Just enter the campus from the unfamiliar to what is now the most reluctant, I and you - - my dear sisters have experienced many: the campus every flower, all down our footsteps of youth, the campus every leaf, all written in our pleasant mood; class Lang long book, inside the bedroom to whisper to one another, the playground cheers are so familiar, remaining winding.
However the graduation for the duration of the worry about one point one points to close, culminating in a waking up in the morning found the campus bell has not for me at work,tears flow out from my eyes ., I know my student career is ended.
Tears from my face silently shed,I am unable to hold oneself back to become a member of the pond, but won't affect the time, let it take me back to the romantic and colorful life of the university.My heart but the sudden epiphany: there is always some road, walk will come to an end; there is always something, she said would become a blank; there is always something missing, there exists will disappear at aeriform; there is always some people, thinking will be blurred faces.
At the close of roommates, took my ticket, carrying baggage, go out of the campus, take away the bus, but I can't give you a lift, I know that in the absence of the station,Miami Dolphins Jersey, I could not help but cry, you will.
I know we don't like Xu Zhimo as "very quietly I take my leave, as quietly as I came; I simply pass play, do not take a piece of clouds", and we will be more like Liu Yong "nostalgia, Lan Zhou muster, handle their tears, was speechless choke".
There is no good, what are the inevitable, since parting, I can only quietly in my heart away your blessing, my dear roommate, I wish you in the future on the road of life, I wish you a happy voyage., I wish you in the new journey of press forward with indomitable will.

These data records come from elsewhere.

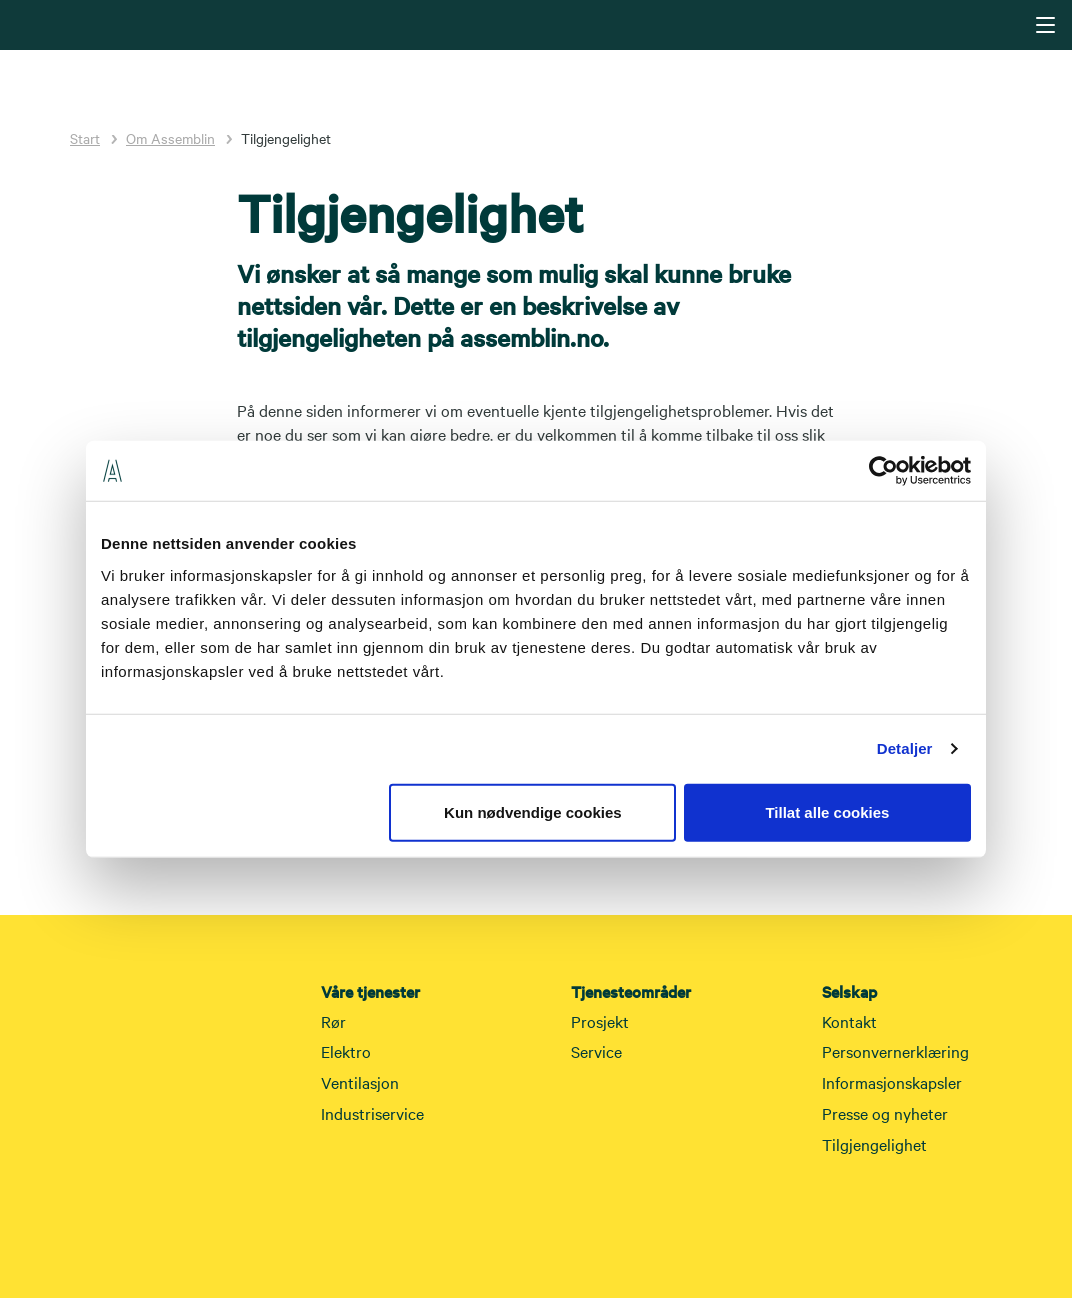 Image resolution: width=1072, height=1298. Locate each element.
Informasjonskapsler (892, 1082)
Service (596, 1051)
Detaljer (905, 748)
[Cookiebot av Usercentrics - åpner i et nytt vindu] (883, 471)
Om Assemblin (170, 138)
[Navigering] (1045, 25)
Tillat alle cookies (827, 811)
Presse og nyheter (885, 1113)
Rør (333, 1021)
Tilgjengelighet (874, 1144)
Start (85, 138)
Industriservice (372, 1113)
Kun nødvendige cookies (533, 811)
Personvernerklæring (895, 1051)
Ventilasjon (360, 1082)
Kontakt (849, 1021)
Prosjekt (600, 1021)
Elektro (346, 1051) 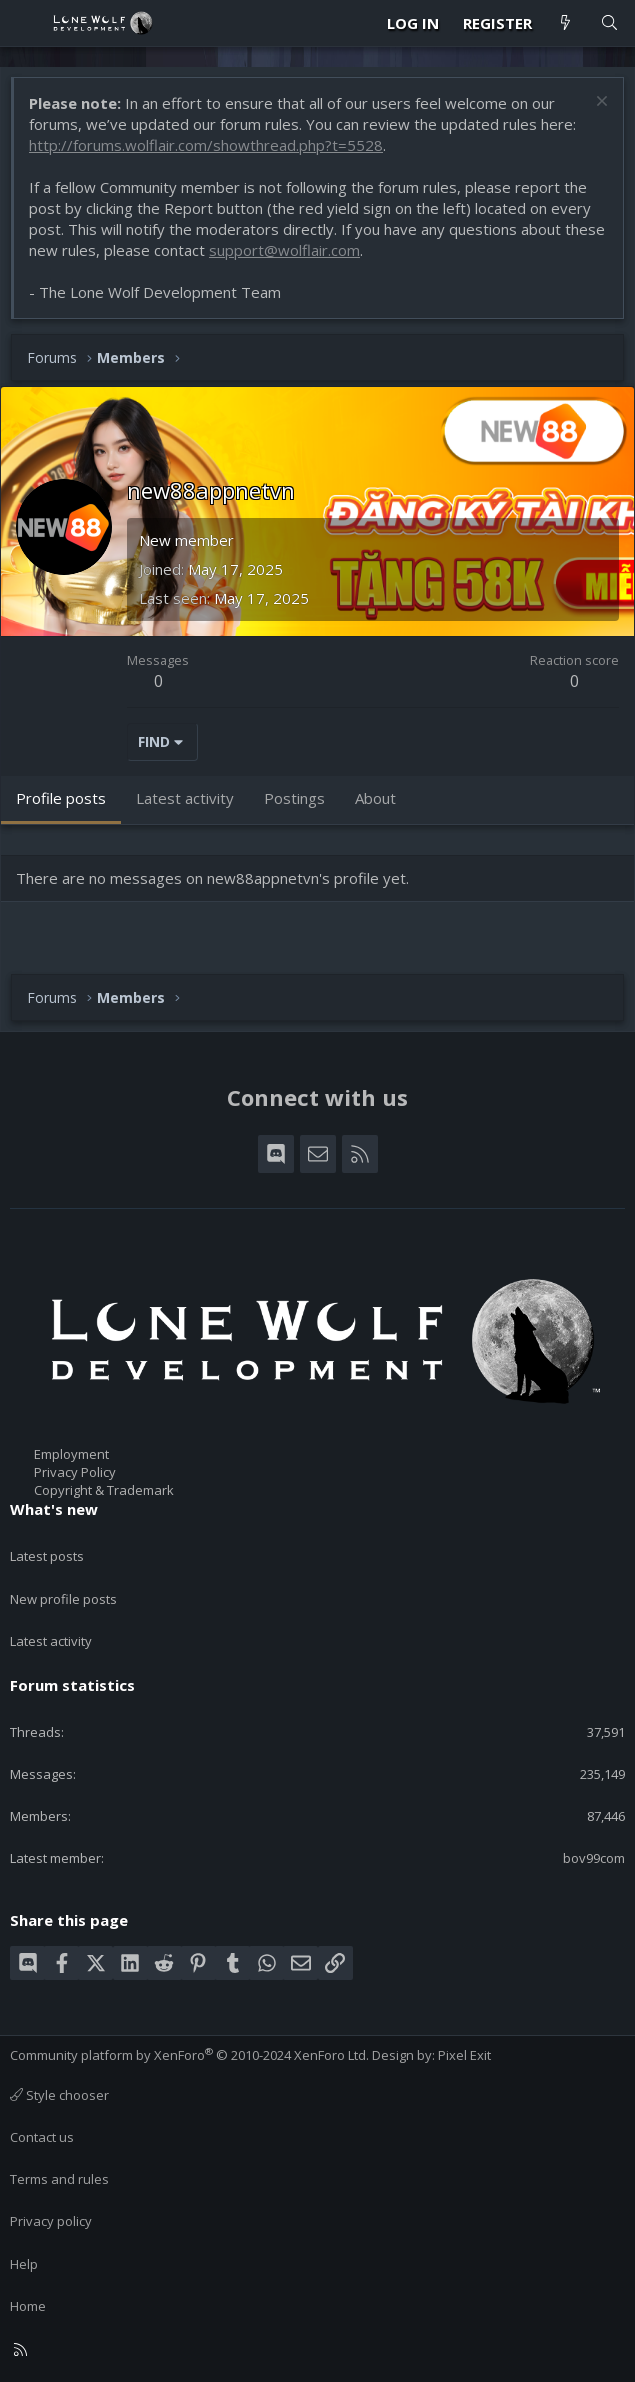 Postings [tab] (294, 798)
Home (28, 2306)
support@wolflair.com (284, 250)
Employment (71, 1454)
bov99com (594, 1858)
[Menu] (26, 23)
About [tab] (375, 798)
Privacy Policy (75, 1472)
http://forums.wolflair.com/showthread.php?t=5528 (206, 145)
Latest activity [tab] (185, 798)
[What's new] (565, 23)
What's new (54, 1509)
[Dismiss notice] (599, 103)
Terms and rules (59, 2179)
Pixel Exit (464, 2055)
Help (24, 2264)
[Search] (609, 23)
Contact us (42, 2137)
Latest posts (47, 1556)
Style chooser (59, 2095)
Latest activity (51, 1641)
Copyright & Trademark (104, 1490)
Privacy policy (51, 2221)
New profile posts (63, 1599)
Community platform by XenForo (189, 2055)
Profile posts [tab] (61, 798) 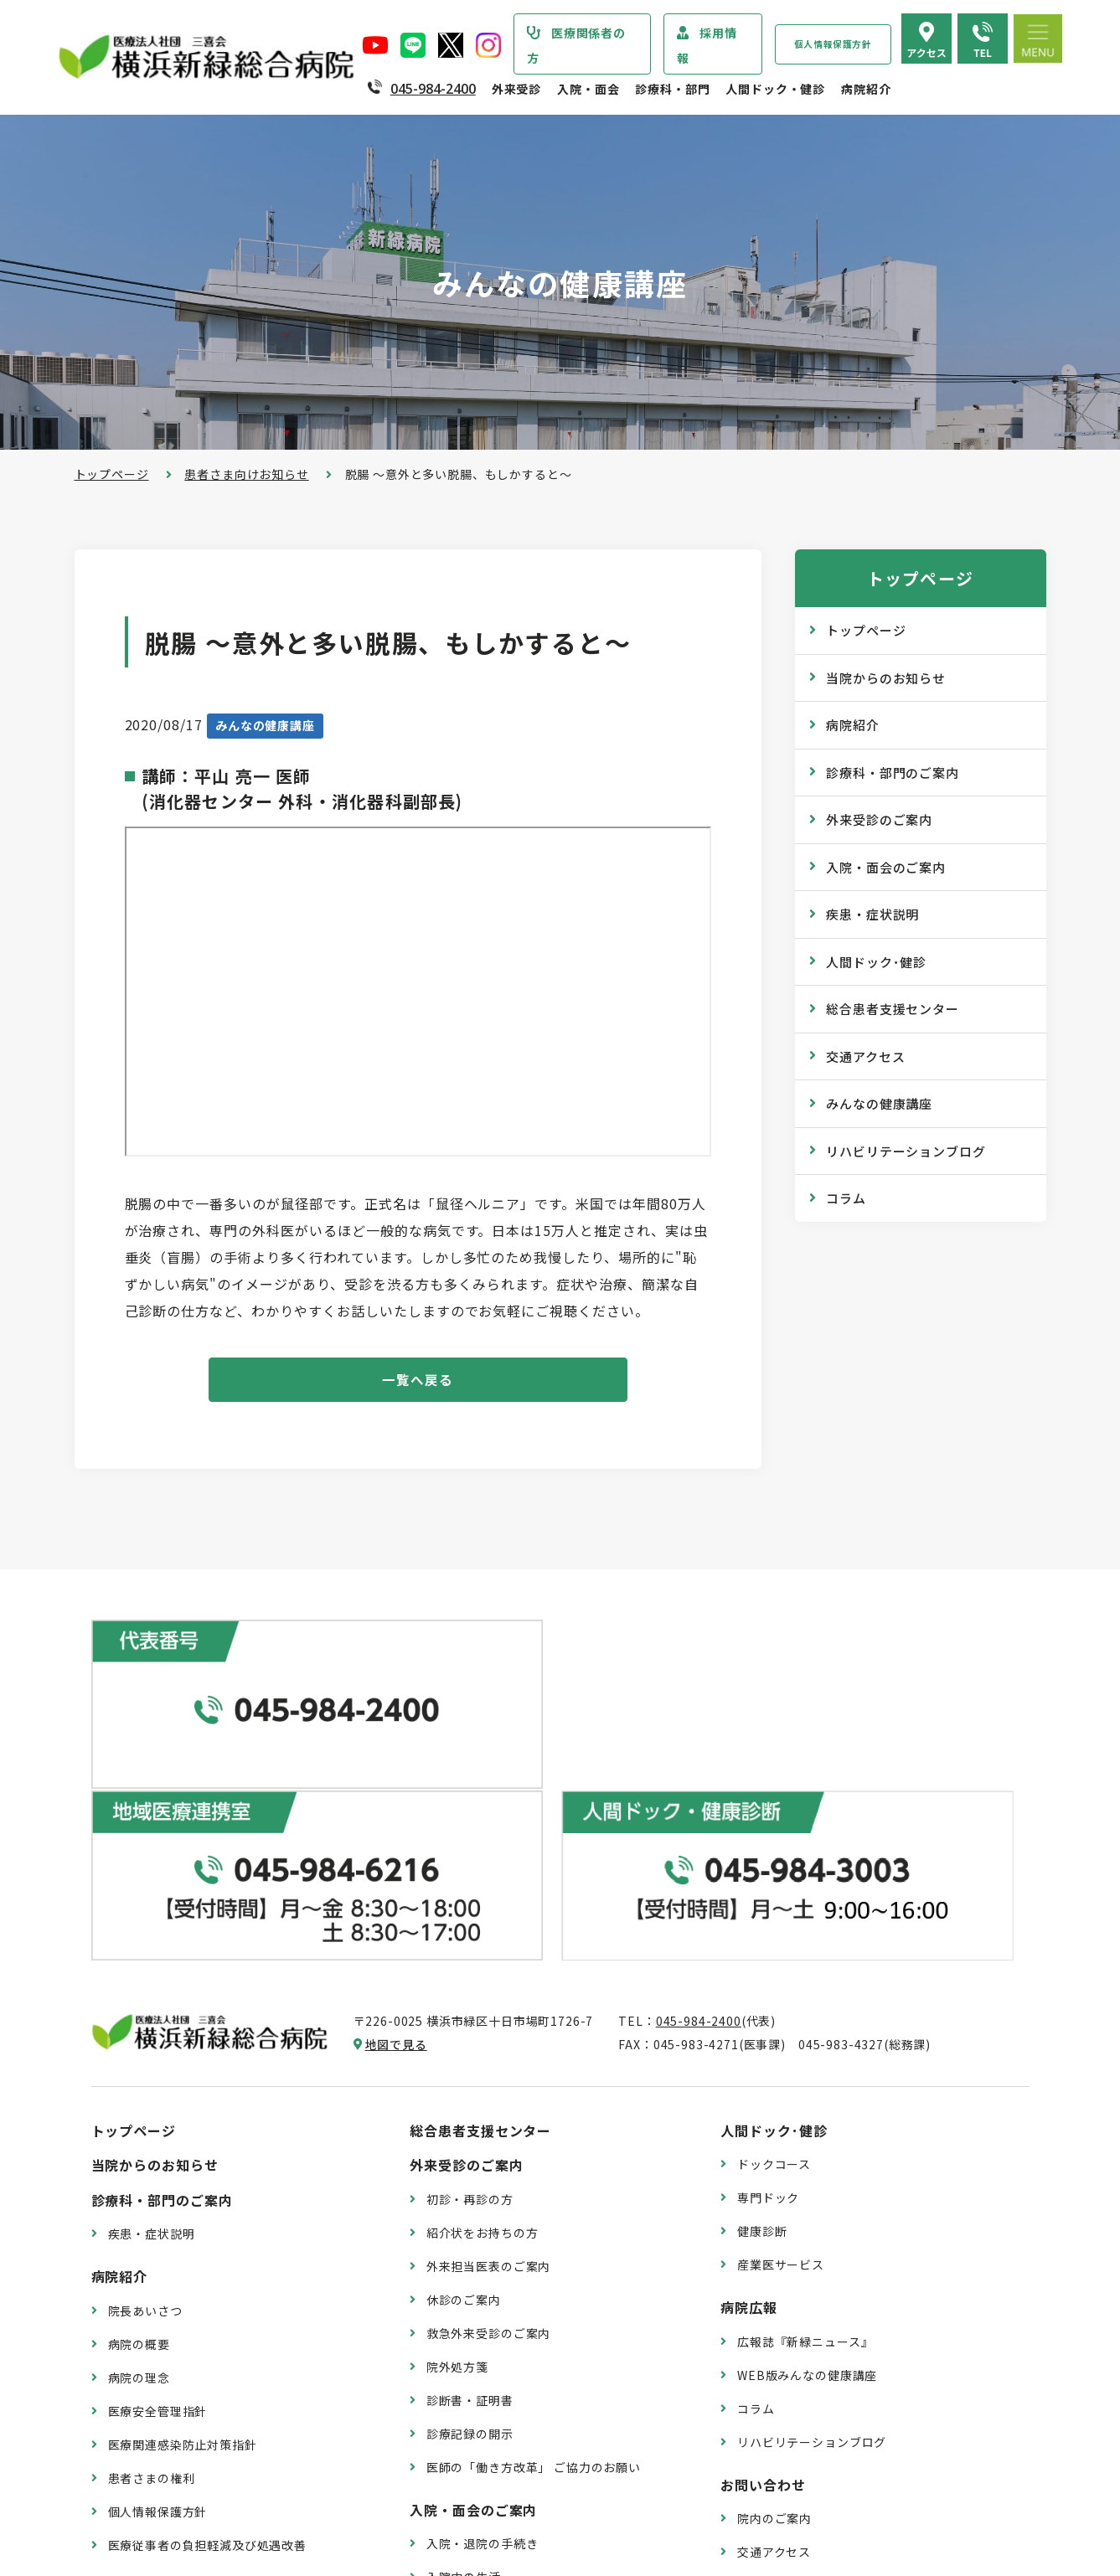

Late at night, I listen to song, sleepless.Looking back, I should have some at a loss, once in memory of familiar faces, will not be the years trace and fuzzy only memory, or a brand new I don't know; I don't know the other side of the world have such a heart warming, soothing, wiping tears, to people of God people happy place, but I will always be in my heart pray for you to prayer, refuel for you, because you'll always be my dearest sister.